### WORK TO COMPLETE
What lines in the material hold the string "spinner"? Return every one of them.

SUPPLIED INFORMATION Start Marker

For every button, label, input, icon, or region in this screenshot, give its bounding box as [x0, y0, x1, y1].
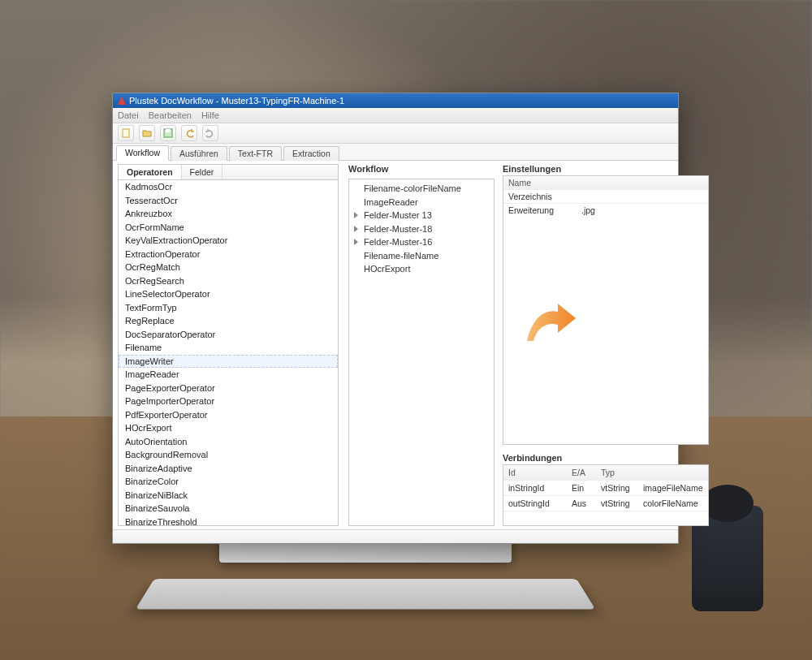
- operator-item[interactable]: Filename: [119, 341, 338, 355]
- settings-value[interactable]: [577, 190, 708, 203]
- tool-bar: [113, 123, 678, 144]
- settings-row[interactable]: Name: [503, 176, 708, 190]
- workflow-panel-title: Workflow: [348, 164, 495, 179]
- undo-icon[interactable]: [181, 125, 197, 141]
- operators-list[interactable]: KadmosOcrTesseractOcrAnkreuzboxOcrFormNa…: [119, 180, 338, 525]
- operator-item[interactable]: RegReplace: [119, 314, 338, 328]
- menu-edit[interactable]: Bearbeiten: [149, 110, 192, 120]
- connections-panel-title: Verbindungen: [503, 453, 709, 463]
- connections-header-cell: [638, 465, 708, 480]
- operator-item[interactable]: BinarizeAdaptive: [119, 462, 338, 476]
- svg-rect-3: [166, 129, 171, 132]
- connections-cell: colorFileName: [638, 496, 708, 511]
- tab-workflow[interactable]: Workflow: [116, 145, 169, 161]
- tab-extraction[interactable]: Extraction: [283, 146, 339, 161]
- operator-item[interactable]: TextFormTyp: [119, 301, 338, 315]
- operator-item[interactable]: ImageReader: [119, 368, 338, 382]
- operator-item[interactable]: HOcrExport: [119, 421, 338, 435]
- operators-subtab-strip: OperatorenFelder: [119, 165, 338, 180]
- operator-item[interactable]: DocSeparatorOperator: [119, 328, 338, 342]
- work-area: OperatorenFelder KadmosOcrTesseractOcrAn…: [113, 161, 678, 529]
- operator-item[interactable]: PdfExporterOperator: [119, 408, 338, 422]
- svg-rect-1: [123, 129, 129, 137]
- settings-key: Erweiterung: [503, 204, 577, 217]
- workflow-item[interactable]: Filename-colorFileName: [351, 182, 492, 196]
- operator-item[interactable]: ImageWriter: [119, 355, 338, 369]
- settings-table[interactable]: NameVerzeichnisErweiterung.jpg: [503, 175, 709, 445]
- main-tab-strip: WorkflowAusführenText-FTRExtraction: [113, 144, 678, 161]
- workflow-item[interactable]: Felder-Muster-16: [351, 235, 492, 249]
- window-title: Plustek DocWorkflow - Muster13-TypingFR-…: [129, 96, 344, 106]
- connections-cell: outStringId: [503, 496, 567, 511]
- redo-icon[interactable]: [202, 125, 218, 141]
- settings-row[interactable]: Verzeichnis: [503, 190, 708, 204]
- menu-help[interactable]: Hilfe: [201, 110, 219, 120]
- connections-header-cell: Id: [503, 465, 567, 480]
- workflow-item[interactable]: ImageReader: [351, 196, 492, 209]
- connections-cell: Aus: [567, 496, 596, 511]
- workflow-item[interactable]: HOcrExport: [351, 262, 492, 276]
- connections-header-cell: Typ: [596, 465, 638, 480]
- settings-panel-title: Einstellungen: [503, 164, 709, 174]
- operator-item[interactable]: BinarizeColor: [119, 475, 338, 489]
- workflow-tree[interactable]: Filename-colorFileNameImageReaderFelder-…: [348, 179, 495, 526]
- operator-item[interactable]: TesseractOcr: [119, 194, 338, 208]
- operator-item[interactable]: PageExporterOperator: [119, 382, 338, 395]
- tab-ausführen[interactable]: Ausführen: [171, 146, 227, 161]
- connections-table[interactable]: IdE/ATypinStringIdEinvtStringimageFileNa…: [503, 464, 709, 526]
- operator-item[interactable]: KadmosOcr: [119, 180, 338, 194]
- menu-file[interactable]: Datei: [118, 110, 139, 120]
- operator-item[interactable]: ExtractionOperator: [119, 248, 338, 261]
- operators-panel: OperatorenFelder KadmosOcrTesseractOcrAn…: [118, 164, 339, 526]
- operator-item[interactable]: OcrFormName: [119, 221, 338, 235]
- operator-item[interactable]: BinarizeThreshold: [119, 515, 338, 526]
- connections-header-row: IdE/ATyp: [503, 465, 708, 481]
- connections-cell: vtString: [596, 496, 638, 511]
- operator-item[interactable]: Ankreuzbox: [119, 207, 338, 221]
- subtab-operatoren[interactable]: Operatoren: [119, 165, 182, 179]
- workflow-item[interactable]: Filename-fileName: [351, 249, 492, 263]
- subtab-felder[interactable]: Felder: [182, 165, 223, 179]
- settings-value[interactable]: .jpg: [577, 204, 708, 217]
- operator-item[interactable]: KeyValExtractionOperator: [119, 234, 338, 248]
- operator-item[interactable]: AutoOrientation: [119, 435, 338, 449]
- connections-header-cell: E/A: [567, 465, 596, 480]
- settings-key: Name: [503, 176, 577, 189]
- svg-marker-0: [118, 97, 126, 105]
- app-window: Plustek DocWorkflow - Muster13-TypingFR-…: [112, 93, 679, 544]
- workflow-item[interactable]: Felder-Muster-18: [351, 222, 492, 236]
- operator-item[interactable]: OcrRegMatch: [119, 261, 338, 274]
- connections-cell: vtString: [596, 481, 638, 495]
- settings-key: Verzeichnis: [503, 190, 577, 203]
- splitter[interactable]: [340, 161, 347, 529]
- operator-item[interactable]: LineSelectorOperator: [119, 287, 338, 301]
- connections-cell: imageFileName: [638, 481, 708, 495]
- open-folder-icon[interactable]: [139, 125, 155, 141]
- connections-cell: inStringId: [503, 481, 567, 495]
- connections-row[interactable]: inStringIdEinvtStringimageFileName: [503, 481, 708, 496]
- operator-item[interactable]: BinarizeSauvola: [119, 502, 338, 515]
- connections-row[interactable]: outStringIdAusvtStringcolorFileName: [503, 496, 708, 511]
- connections-cell: Ein: [567, 481, 596, 495]
- operator-item[interactable]: BackgroundRemoval: [119, 448, 338, 462]
- save-icon[interactable]: [160, 125, 176, 141]
- settings-value[interactable]: [577, 176, 708, 189]
- operator-item[interactable]: PageImporterOperator: [119, 395, 338, 408]
- operator-item[interactable]: BinarizeNiBlack: [119, 489, 338, 503]
- status-bar: [113, 529, 678, 543]
- new-file-icon[interactable]: [118, 125, 134, 141]
- app-logo-icon: [118, 97, 126, 105]
- menu-bar: Datei Bearbeiten Hilfe: [113, 108, 678, 123]
- settings-row[interactable]: Erweiterung.jpg: [503, 204, 708, 217]
- workflow-item[interactable]: Felder-Muster 13: [351, 209, 492, 222]
- tab-text-ftr[interactable]: Text-FTR: [229, 146, 282, 161]
- right-panel: Workflow Filename-colorFileNameImageRead…: [348, 164, 709, 526]
- operator-item[interactable]: OcrRegSearch: [119, 274, 338, 288]
- title-bar[interactable]: Plustek DocWorkflow - Muster13-TypingFR-…: [113, 93, 678, 108]
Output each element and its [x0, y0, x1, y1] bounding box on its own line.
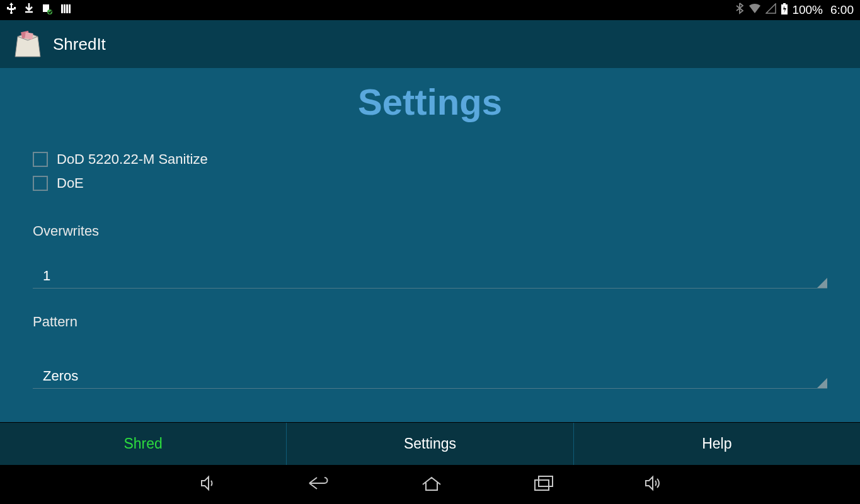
system-nav-bar: [0, 465, 860, 504]
svg-rect-2: [61, 4, 63, 13]
app-title: ShredIt: [53, 35, 106, 54]
pattern-label: Pattern: [33, 314, 827, 330]
home-icon[interactable]: [419, 474, 444, 495]
battery-icon: [781, 3, 788, 18]
dropdown-indicator-icon: [817, 278, 827, 288]
title-bar: ShredIt: [0, 20, 860, 68]
dropdown-indicator-icon: [817, 378, 827, 388]
svg-rect-7: [783, 3, 786, 4]
back-icon[interactable]: [306, 474, 331, 495]
download-done-icon: [42, 3, 53, 18]
svg-rect-12: [535, 480, 549, 490]
tab-label: Help: [702, 435, 731, 452]
tab-label: Settings: [404, 435, 456, 452]
checkbox-doe[interactable]: DoE: [33, 175, 827, 192]
recent-apps-icon[interactable]: [532, 474, 555, 495]
svg-rect-4: [66, 4, 68, 13]
clock-text: 6:00: [830, 3, 854, 17]
bluetooth-icon: [735, 3, 744, 18]
svg-rect-5: [69, 4, 71, 13]
svg-rect-13: [539, 476, 553, 486]
tab-label: Shred: [123, 435, 162, 452]
volume-down-icon[interactable]: [198, 474, 217, 495]
page-title: Settings: [33, 81, 827, 123]
status-bar: 100% 6:00: [0, 0, 860, 20]
tab-settings[interactable]: Settings: [287, 423, 573, 465]
app-icon: [13, 29, 43, 59]
tab-help[interactable]: Help: [574, 423, 860, 465]
signal-icon: [765, 3, 777, 18]
pattern-value: Zeros: [33, 368, 827, 384]
overwrites-field: Overwrites 1: [33, 223, 827, 289]
overwrites-label: Overwrites: [33, 223, 827, 239]
volume-up-icon[interactable]: [643, 474, 662, 495]
settings-panel: Settings DoD 5220.22-M Sanitize DoE Over…: [0, 68, 860, 422]
status-right-icons: 100% 6:00: [735, 3, 854, 18]
checkbox-box[interactable]: [33, 152, 48, 167]
battery-text: 100%: [792, 3, 823, 17]
status-left-icons: [6, 3, 72, 18]
checkbox-dod[interactable]: DoD 5220.22-M Sanitize: [33, 151, 827, 168]
pattern-spinner[interactable]: Zeros: [33, 368, 827, 389]
svg-rect-11: [25, 32, 33, 40]
overwrites-value: 1: [33, 268, 827, 284]
tab-shred[interactable]: Shred: [0, 423, 287, 465]
download-icon: [24, 3, 34, 18]
checkbox-label: DoE: [57, 175, 84, 192]
overwrites-spinner[interactable]: 1: [33, 268, 827, 289]
usb-icon: [6, 3, 16, 18]
checkbox-label: DoD 5220.22-M Sanitize: [57, 151, 208, 168]
checkbox-box[interactable]: [33, 176, 48, 191]
pattern-field: Pattern Zeros: [33, 314, 827, 389]
bars-icon: [60, 3, 72, 18]
wifi-icon: [748, 3, 762, 18]
svg-rect-3: [64, 4, 66, 13]
bottom-tab-bar: Shred Settings Help: [0, 422, 860, 465]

SUPPLIED INFORMATION End Marker

### SOLUTION FOR THIS EXERCISE
pattern-spinner[interactable]: Zeros: [33, 368, 827, 389]
overwrites-spinner[interactable]: 1: [33, 268, 827, 289]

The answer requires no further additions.